[Stored data entries]
———
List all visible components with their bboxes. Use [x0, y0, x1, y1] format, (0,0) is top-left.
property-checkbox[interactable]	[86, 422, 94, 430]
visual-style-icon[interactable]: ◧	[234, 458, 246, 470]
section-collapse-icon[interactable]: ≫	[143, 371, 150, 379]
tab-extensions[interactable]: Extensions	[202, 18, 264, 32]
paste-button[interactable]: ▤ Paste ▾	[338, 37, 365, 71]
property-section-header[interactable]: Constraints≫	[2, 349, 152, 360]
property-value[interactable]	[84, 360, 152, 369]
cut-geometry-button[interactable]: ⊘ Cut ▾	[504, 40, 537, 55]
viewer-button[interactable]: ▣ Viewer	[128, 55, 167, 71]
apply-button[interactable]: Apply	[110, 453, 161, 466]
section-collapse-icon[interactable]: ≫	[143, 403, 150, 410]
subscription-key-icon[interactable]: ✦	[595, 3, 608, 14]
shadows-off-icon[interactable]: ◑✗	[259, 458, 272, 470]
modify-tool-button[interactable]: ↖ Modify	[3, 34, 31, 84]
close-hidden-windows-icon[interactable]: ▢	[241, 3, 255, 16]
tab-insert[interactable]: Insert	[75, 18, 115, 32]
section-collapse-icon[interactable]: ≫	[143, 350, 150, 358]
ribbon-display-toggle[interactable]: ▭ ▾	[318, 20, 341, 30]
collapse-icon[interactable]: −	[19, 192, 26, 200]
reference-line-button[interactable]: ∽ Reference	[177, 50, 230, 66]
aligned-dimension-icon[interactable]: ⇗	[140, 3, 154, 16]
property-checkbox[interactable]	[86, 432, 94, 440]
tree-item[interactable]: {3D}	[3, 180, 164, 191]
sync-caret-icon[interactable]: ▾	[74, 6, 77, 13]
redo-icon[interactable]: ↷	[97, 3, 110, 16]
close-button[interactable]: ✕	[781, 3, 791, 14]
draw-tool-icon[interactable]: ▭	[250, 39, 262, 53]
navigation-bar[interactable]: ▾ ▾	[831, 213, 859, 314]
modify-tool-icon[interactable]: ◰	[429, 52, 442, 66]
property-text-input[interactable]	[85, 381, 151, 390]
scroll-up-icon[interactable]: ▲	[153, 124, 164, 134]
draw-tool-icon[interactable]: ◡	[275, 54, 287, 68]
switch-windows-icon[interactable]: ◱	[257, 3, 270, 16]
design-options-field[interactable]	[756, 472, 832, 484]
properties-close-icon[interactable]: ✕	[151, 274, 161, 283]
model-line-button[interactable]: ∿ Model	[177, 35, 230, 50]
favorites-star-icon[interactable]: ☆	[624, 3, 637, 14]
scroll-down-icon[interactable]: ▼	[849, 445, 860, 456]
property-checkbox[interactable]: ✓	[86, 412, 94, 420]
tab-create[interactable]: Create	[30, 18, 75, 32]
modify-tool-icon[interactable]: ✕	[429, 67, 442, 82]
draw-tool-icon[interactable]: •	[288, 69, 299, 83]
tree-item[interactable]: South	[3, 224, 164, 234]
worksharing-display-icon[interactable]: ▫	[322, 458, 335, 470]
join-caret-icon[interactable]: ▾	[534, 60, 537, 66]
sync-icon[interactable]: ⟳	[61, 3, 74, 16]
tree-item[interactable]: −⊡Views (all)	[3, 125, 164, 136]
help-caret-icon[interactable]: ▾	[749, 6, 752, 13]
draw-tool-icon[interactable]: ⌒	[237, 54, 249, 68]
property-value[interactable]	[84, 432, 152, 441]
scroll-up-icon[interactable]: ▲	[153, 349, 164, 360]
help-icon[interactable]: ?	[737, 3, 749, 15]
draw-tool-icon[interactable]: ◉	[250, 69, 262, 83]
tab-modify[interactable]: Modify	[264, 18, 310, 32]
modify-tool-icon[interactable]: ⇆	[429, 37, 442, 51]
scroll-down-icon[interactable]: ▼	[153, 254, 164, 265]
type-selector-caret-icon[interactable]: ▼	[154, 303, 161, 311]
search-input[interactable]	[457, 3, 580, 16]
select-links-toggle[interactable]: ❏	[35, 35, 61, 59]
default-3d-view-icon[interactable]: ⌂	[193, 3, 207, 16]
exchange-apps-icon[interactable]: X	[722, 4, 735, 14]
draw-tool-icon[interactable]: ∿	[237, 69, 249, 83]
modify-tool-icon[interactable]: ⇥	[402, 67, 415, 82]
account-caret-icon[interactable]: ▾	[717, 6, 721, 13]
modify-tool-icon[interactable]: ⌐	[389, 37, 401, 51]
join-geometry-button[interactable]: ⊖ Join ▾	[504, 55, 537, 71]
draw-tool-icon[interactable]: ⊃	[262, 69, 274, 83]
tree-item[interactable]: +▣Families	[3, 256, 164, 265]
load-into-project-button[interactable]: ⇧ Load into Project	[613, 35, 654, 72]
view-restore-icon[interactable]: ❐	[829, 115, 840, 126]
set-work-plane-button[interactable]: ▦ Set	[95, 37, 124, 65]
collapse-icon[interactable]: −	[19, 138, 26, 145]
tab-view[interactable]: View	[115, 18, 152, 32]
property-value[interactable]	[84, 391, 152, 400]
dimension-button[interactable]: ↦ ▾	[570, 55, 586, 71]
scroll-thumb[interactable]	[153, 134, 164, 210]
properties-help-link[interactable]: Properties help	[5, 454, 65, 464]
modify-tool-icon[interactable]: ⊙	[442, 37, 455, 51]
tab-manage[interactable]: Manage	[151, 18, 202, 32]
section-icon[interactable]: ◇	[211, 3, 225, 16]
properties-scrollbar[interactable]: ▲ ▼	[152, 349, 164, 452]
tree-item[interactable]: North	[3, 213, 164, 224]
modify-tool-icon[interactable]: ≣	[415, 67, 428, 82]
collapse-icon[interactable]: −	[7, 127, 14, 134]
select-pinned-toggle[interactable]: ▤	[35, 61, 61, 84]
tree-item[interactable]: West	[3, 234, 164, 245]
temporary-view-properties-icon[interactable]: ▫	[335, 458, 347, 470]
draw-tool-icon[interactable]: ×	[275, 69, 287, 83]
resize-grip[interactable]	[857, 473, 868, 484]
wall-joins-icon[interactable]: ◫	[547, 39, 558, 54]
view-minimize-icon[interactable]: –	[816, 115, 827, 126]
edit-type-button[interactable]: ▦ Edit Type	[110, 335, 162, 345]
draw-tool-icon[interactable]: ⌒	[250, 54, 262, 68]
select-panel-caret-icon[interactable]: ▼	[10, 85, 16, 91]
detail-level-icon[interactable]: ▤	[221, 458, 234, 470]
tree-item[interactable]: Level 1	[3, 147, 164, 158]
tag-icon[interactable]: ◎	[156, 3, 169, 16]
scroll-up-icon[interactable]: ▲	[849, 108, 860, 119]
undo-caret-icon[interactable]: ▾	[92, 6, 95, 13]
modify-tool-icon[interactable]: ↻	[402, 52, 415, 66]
———
Every line of the data above is to be repeated exactly.

Result of this exercise:
List all visible components with their bboxes. Use [x0, y0, x1, y1] format, (0,0) is top-left.
property-checkbox[interactable]	[86, 422, 94, 430]
visual-style-icon[interactable]: ◧	[234, 458, 246, 470]
section-collapse-icon[interactable]: ≫	[143, 371, 150, 379]
tab-extensions[interactable]: Extensions	[202, 18, 264, 32]
paste-button[interactable]: ▤ Paste ▾	[338, 37, 365, 71]
property-section-header[interactable]: Constraints≫	[2, 349, 152, 360]
property-value[interactable]	[84, 360, 152, 369]
cut-geometry-button[interactable]: ⊘ Cut ▾	[504, 40, 537, 55]
viewer-button[interactable]: ▣ Viewer	[128, 55, 167, 71]
apply-button[interactable]: Apply	[110, 453, 161, 466]
section-collapse-icon[interactable]: ≫	[143, 403, 150, 410]
subscription-key-icon[interactable]: ✦	[595, 3, 608, 14]
shadows-off-icon[interactable]: ◑✗	[259, 458, 272, 470]
modify-tool-button[interactable]: ↖ Modify	[3, 34, 31, 84]
close-hidden-windows-icon[interactable]: ▢	[241, 3, 255, 16]
tab-insert[interactable]: Insert	[75, 18, 115, 32]
section-collapse-icon[interactable]: ≫	[143, 350, 150, 358]
ribbon-display-toggle[interactable]: ▭ ▾	[318, 20, 341, 30]
collapse-icon[interactable]: −	[19, 192, 26, 200]
reference-line-button[interactable]: ∽ Reference	[177, 50, 230, 66]
aligned-dimension-icon[interactable]: ⇗	[140, 3, 154, 16]
property-checkbox[interactable]	[86, 432, 94, 440]
tree-item[interactable]: {3D}	[3, 180, 164, 191]
sync-caret-icon[interactable]: ▾	[74, 6, 77, 13]
redo-icon[interactable]: ↷	[97, 3, 110, 16]
close-button[interactable]: ✕	[781, 3, 791, 14]
draw-tool-icon[interactable]: ▭	[250, 39, 262, 53]
navigation-bar[interactable]: ▾ ▾	[831, 213, 859, 314]
modify-tool-icon[interactable]: ◰	[429, 52, 442, 66]
property-text-input[interactable]	[85, 381, 151, 390]
scroll-up-icon[interactable]: ▲	[153, 124, 164, 134]
draw-tool-icon[interactable]: ◡	[275, 54, 287, 68]
switch-windows-icon[interactable]: ◱	[257, 3, 270, 16]
design-options-field[interactable]	[756, 472, 832, 484]
properties-close-icon[interactable]: ✕	[151, 274, 161, 283]
model-line-button[interactable]: ∿ Model	[177, 35, 230, 50]
favorites-star-icon[interactable]: ☆	[624, 3, 637, 14]
scroll-down-icon[interactable]: ▼	[849, 445, 860, 456]
property-checkbox[interactable]: ✓	[86, 412, 94, 420]
tab-create[interactable]: Create	[30, 18, 75, 32]
modify-tool-icon[interactable]: ✕	[429, 67, 442, 82]
draw-tool-icon[interactable]: •	[288, 69, 299, 83]
tree-item[interactable]: South	[3, 224, 164, 234]
worksharing-display-icon[interactable]: ▫	[322, 458, 335, 470]
join-caret-icon[interactable]: ▾	[534, 60, 537, 66]
sync-icon[interactable]: ⟳	[61, 3, 74, 16]
tree-item[interactable]: −⊡Views (all)	[3, 125, 164, 136]
help-caret-icon[interactable]: ▾	[749, 6, 752, 13]
draw-tool-icon[interactable]: ⌒	[237, 54, 249, 68]
property-value[interactable]	[84, 432, 152, 441]
scroll-up-icon[interactable]: ▲	[153, 349, 164, 360]
help-icon[interactable]: ?	[737, 3, 749, 15]
draw-tool-icon[interactable]: ◉	[250, 69, 262, 83]
tab-modify[interactable]: Modify	[264, 18, 310, 32]
modify-tool-icon[interactable]: ⇆	[429, 37, 442, 51]
scroll-down-icon[interactable]: ▼	[153, 254, 164, 265]
type-selector-caret-icon[interactable]: ▼	[154, 303, 161, 311]
search-input[interactable]	[457, 3, 580, 16]
select-links-toggle[interactable]: ❏	[35, 35, 61, 59]
default-3d-view-icon[interactable]: ⌂	[193, 3, 207, 16]
exchange-apps-icon[interactable]: X	[722, 4, 735, 14]
draw-tool-icon[interactable]: ∿	[237, 69, 249, 83]
modify-tool-icon[interactable]: ⇥	[402, 67, 415, 82]
account-caret-icon[interactable]: ▾	[717, 6, 721, 13]
modify-tool-icon[interactable]: ⌐	[389, 37, 401, 51]
join-geometry-button[interactable]: ⊖ Join ▾	[504, 55, 537, 71]
draw-tool-icon[interactable]: ⊃	[262, 69, 274, 83]
tree-item[interactable]: +▣Families	[3, 256, 164, 265]
load-into-project-button[interactable]: ⇧ Load into Project	[613, 35, 654, 72]
view-restore-icon[interactable]: ❐	[829, 115, 840, 126]
set-work-plane-button[interactable]: ▦ Set	[95, 37, 124, 65]
collapse-icon[interactable]: −	[19, 138, 26, 145]
tab-view[interactable]: View	[115, 18, 152, 32]
property-value[interactable]	[84, 391, 152, 400]
dimension-button[interactable]: ↦ ▾	[570, 55, 586, 71]
scroll-thumb[interactable]	[153, 134, 164, 210]
properties-help-link[interactable]: Properties help	[5, 454, 65, 464]
modify-tool-icon[interactable]: ⊙	[442, 37, 455, 51]
tab-manage[interactable]: Manage	[151, 18, 202, 32]
section-icon[interactable]: ◇	[211, 3, 225, 16]
properties-scrollbar[interactable]: ▲ ▼	[152, 349, 164, 452]
tree-item[interactable]: North	[3, 213, 164, 224]
modify-tool-icon[interactable]: ≣	[415, 67, 428, 82]
collapse-icon[interactable]: −	[7, 127, 14, 134]
select-pinned-toggle[interactable]: ▤	[35, 61, 61, 84]
tree-item[interactable]: West	[3, 234, 164, 245]
temporary-view-properties-icon[interactable]: ▫	[335, 458, 347, 470]
draw-tool-icon[interactable]: ×	[275, 69, 287, 83]
resize-grip[interactable]	[857, 473, 868, 484]
wall-joins-icon[interactable]: ◫	[547, 39, 558, 54]
view-minimize-icon[interactable]: –	[816, 115, 827, 126]
edit-type-button[interactable]: ▦ Edit Type	[110, 335, 162, 345]
draw-tool-icon[interactable]: ⌒	[250, 54, 262, 68]
select-panel-caret-icon[interactable]: ▼	[10, 85, 16, 91]
detail-level-icon[interactable]: ▤	[221, 458, 234, 470]
tree-item[interactable]: Level 1	[3, 147, 164, 158]
tag-icon[interactable]: ◎	[156, 3, 169, 16]
scroll-up-icon[interactable]: ▲	[849, 108, 860, 119]
undo-caret-icon[interactable]: ▾	[92, 6, 95, 13]
modify-tool-icon[interactable]: ↻	[402, 52, 415, 66]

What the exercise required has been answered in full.